Washington’s newest attraction proves that progress can come to the capital city. Last December, just in time for President Obama’s inauguration, Congressional leaders proudly dedicated the new Capitol Visitor Center with ceremonies in its grand hall, which covers 1.3 acres and looks bright as the day beneath huge skylights with walls clad in Virginia limestone.
This impressive space is to a waiting room what Air Force One is to the Wright Flyer. Sure, it has clerks processing tickets and the familiar loading chutes of velvet ropes to corral milling crowds waiting to see the orientation film. Yet there’s a sense of modern grandness and of American legacy.

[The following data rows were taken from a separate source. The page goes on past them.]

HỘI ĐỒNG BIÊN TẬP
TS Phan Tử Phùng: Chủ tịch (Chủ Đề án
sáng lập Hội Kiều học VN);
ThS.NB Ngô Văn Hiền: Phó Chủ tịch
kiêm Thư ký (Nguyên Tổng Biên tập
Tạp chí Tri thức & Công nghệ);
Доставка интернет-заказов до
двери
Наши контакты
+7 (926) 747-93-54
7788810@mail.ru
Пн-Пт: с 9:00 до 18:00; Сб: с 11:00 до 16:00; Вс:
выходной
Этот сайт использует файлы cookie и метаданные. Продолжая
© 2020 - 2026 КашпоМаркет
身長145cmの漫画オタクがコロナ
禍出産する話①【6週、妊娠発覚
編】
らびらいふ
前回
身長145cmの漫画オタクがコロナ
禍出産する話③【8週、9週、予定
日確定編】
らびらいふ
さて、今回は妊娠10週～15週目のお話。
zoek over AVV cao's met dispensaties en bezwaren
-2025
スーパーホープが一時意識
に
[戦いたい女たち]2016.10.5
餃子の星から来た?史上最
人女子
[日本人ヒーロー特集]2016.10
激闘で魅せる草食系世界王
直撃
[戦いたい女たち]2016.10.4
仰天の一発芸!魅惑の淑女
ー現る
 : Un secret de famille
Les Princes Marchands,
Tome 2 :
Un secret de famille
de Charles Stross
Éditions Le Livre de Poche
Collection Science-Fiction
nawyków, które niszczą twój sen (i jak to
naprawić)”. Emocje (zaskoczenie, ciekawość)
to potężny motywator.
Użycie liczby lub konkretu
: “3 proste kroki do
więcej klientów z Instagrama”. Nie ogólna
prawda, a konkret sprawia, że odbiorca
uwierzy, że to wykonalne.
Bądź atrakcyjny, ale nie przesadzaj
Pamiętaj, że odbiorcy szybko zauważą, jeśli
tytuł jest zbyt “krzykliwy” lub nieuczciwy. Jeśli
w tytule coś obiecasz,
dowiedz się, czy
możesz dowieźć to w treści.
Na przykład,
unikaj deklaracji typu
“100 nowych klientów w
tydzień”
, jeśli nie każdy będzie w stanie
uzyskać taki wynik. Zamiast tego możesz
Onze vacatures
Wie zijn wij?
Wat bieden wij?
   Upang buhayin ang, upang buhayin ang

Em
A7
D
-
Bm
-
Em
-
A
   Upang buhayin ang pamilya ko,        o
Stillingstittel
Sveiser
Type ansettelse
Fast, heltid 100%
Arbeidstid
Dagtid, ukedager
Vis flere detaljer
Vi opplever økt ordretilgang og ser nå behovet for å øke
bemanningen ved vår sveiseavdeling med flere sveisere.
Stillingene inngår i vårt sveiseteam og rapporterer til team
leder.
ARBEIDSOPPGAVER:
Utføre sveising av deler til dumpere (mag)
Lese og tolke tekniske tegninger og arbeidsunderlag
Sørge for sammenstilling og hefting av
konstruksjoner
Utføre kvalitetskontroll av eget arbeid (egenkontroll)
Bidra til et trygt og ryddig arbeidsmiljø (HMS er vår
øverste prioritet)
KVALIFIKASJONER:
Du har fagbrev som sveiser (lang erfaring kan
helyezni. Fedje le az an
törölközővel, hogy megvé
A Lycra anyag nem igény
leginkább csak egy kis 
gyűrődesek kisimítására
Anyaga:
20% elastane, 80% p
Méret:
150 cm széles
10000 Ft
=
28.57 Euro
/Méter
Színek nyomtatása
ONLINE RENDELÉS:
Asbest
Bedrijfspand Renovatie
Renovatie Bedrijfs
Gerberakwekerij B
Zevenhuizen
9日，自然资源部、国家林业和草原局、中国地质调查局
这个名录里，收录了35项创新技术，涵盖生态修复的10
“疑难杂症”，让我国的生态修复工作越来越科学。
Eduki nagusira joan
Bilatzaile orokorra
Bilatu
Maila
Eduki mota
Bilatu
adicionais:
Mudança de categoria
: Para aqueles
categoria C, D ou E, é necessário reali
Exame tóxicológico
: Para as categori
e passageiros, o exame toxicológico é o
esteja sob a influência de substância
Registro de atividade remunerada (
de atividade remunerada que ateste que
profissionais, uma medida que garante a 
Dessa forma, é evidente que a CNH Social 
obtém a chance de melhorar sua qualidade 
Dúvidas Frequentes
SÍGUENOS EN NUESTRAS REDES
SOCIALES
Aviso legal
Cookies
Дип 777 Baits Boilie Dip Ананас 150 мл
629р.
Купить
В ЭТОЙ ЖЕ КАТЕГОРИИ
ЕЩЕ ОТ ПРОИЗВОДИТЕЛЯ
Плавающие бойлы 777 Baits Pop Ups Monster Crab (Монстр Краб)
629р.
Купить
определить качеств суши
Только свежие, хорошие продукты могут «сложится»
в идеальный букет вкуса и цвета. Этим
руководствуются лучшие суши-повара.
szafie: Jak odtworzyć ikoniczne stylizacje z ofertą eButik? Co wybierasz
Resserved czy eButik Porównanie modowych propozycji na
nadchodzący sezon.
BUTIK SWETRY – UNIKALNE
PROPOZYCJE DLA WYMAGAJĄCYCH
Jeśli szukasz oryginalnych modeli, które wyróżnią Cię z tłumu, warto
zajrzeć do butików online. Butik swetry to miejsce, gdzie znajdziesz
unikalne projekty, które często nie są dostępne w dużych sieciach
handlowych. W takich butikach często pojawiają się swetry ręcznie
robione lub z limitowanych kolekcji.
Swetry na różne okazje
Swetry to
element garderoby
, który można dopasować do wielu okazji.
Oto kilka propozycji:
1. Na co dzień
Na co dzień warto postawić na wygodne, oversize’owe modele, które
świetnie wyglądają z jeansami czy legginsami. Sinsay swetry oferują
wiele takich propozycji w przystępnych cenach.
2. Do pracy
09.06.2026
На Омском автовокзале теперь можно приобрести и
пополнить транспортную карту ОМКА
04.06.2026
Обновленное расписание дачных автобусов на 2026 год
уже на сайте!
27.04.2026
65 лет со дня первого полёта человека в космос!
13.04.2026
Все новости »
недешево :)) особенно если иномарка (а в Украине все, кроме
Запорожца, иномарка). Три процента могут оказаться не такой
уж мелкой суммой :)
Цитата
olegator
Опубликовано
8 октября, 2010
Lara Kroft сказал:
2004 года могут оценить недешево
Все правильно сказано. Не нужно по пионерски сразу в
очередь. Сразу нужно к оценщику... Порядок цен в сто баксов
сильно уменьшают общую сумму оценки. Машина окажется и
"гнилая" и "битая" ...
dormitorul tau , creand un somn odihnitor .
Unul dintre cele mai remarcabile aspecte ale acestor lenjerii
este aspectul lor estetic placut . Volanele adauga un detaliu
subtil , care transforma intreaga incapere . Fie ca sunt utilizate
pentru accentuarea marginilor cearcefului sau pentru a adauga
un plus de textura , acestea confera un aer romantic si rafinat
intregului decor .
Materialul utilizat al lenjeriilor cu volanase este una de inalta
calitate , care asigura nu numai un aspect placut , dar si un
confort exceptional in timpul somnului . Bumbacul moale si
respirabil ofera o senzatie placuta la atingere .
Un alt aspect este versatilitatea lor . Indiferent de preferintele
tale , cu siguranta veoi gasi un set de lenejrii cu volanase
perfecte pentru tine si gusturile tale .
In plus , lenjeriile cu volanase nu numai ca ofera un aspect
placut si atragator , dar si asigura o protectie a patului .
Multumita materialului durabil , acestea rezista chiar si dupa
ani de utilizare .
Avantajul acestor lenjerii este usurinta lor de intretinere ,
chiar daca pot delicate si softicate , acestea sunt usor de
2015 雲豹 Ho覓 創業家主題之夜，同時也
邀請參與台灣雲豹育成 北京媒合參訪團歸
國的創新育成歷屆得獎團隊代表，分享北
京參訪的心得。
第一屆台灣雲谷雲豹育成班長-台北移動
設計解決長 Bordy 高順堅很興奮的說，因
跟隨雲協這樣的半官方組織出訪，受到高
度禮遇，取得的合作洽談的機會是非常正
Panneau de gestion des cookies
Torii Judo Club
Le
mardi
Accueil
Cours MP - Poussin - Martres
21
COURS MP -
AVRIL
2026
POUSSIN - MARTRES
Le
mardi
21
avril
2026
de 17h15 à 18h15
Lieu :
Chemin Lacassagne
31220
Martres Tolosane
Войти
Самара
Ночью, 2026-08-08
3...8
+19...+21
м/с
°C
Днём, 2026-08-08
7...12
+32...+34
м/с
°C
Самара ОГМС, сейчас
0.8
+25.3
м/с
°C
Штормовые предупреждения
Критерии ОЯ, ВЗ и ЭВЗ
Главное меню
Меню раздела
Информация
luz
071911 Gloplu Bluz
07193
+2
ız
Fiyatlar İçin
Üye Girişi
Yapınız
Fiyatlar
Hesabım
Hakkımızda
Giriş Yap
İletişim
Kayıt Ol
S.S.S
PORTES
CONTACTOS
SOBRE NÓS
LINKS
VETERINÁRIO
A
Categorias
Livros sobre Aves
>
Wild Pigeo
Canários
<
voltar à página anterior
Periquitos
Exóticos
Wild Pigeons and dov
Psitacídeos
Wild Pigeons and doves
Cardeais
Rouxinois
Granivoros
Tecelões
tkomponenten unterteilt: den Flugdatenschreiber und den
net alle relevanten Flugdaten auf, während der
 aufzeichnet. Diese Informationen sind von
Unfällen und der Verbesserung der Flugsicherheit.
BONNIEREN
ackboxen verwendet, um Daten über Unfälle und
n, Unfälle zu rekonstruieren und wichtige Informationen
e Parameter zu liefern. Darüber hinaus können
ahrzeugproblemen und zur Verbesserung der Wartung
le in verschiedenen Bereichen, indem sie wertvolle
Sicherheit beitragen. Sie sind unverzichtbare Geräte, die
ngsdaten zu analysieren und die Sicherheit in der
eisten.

Around the periphery stand as diverse a collection of heroic statues as ever peopled a pantheon—not the giants of history, but lesser-known Americans who were each something special: the Hawaiian warrior king Kamehameha I, draped in a gold cloak; John L. Swigert, an Apollo 13 astronaut, in his white spacesuit; Montana Congresswoman Jeannette Rankin, the lone dissenter in the vote to declare war in 1941; Sara Winnemucca, the first native woman to publish a book; Philo T. Farnsworth, the “father of television.” The statues reveal a harlequin array of styles and media: bronze, stone, and colored resins. They’re all about life-sized, the better to emphasize their humanity, as if to say: these honored people are like us, and each made a difference.
After seeing the film, visitors encounter a hands-on model that kids (and adults) can touch, an 11-foot-tall copy of the Capitol dome’s exterior. It stands at the entrance to the exhibition hall, a softly lit space punctuated by video stations that can access encyclopedic information files and by wall displays of precious historical documents. Notable architecture displays include a model of the dome’s other side, the dome’s inside in intriguing detail, and a series of models of this great building as it has appeared in its several configurations amid Capitol Hill’s changing surroundings.
Among many reminders that the Capitol has two “sides” (the Senate on the north and the House on the south), two video screens carry live feeds of the
proceedings in both legislative chambers. This is also apt, since a prime purpose of the facility is to orient visitors to the Capitol, engaging them before they tour the edifice. Even this is a different experience than before. The old tours were led by interns and junior aides from your congressman’s office; now, better-informed guides in bright uniforms do the honors.
This corps of guides is one of the new features that was conceived during the evolution of the Visitor Center, a decades-long process that picked up speed in 1991, took years longer than expected, and cost three times as much. In this case there were better causes for overruns than inefficiency and greed. At first the center was intended to be merely a place where visitors could get out of the rain, with ample restrooms and a decent cafeteria—all of it underground to preserve the look of Capitol Hill and the stately grounds planned by Frederick Law Olmsted. Then in 1998 a mad gunman shot his way into the Capitol, killing two policemen, and Congress decided to add security components. Three years later, the attacks of 9/11 prompted further advanced layers of security and a complex set of new functions for the building, including a self-contained shipping/delivery facility, medical services, and suites of extra offices. In the end, the project added 580,000 square feet to the Capitol and cost $651 million.
It was a huge undertaking to build a three-level underground complex that displaced 650,000 cubic yards of dirt and increased the Capitol’s size by three-fourths. It is so big that pervasive scuttlebutt around Capitol Hill speaks of a “shadow” capitol hidden somewhere within, a supersafe, hyperprotected ghost chamber to accommodate joint sessions of the House and Senate in the event of a future terrorist attack.
A memorable feature of the first grand room in the Visitor Center is the towering Statue of Freedom, the plaster original that was cast in bronze to surmount the Capitol dome itself. Armed with a sword and swathed in stars, she wears a feathered American eagle helmet (Secretary of War Jefferson Davis objected to the liberty (Phrygian) cap that the sculptor had originally intended, because those had been worn by freed slaves in ancient Rome).
Here is another gentle reminder of how far our nation has come, perhaps because one purpose of Washington’s newest attraction is to celebrate our real history, not to sanitize it. After all, the Capitol itself was originally built by slave laborers when the nation still belied its founding premise that “all men are created equal” by letting some human beings own others. So this chamber is called Emancipation Hall, in a spirit of honor (not irony) to celebrate one of the greatest strides Americans as a people have taken.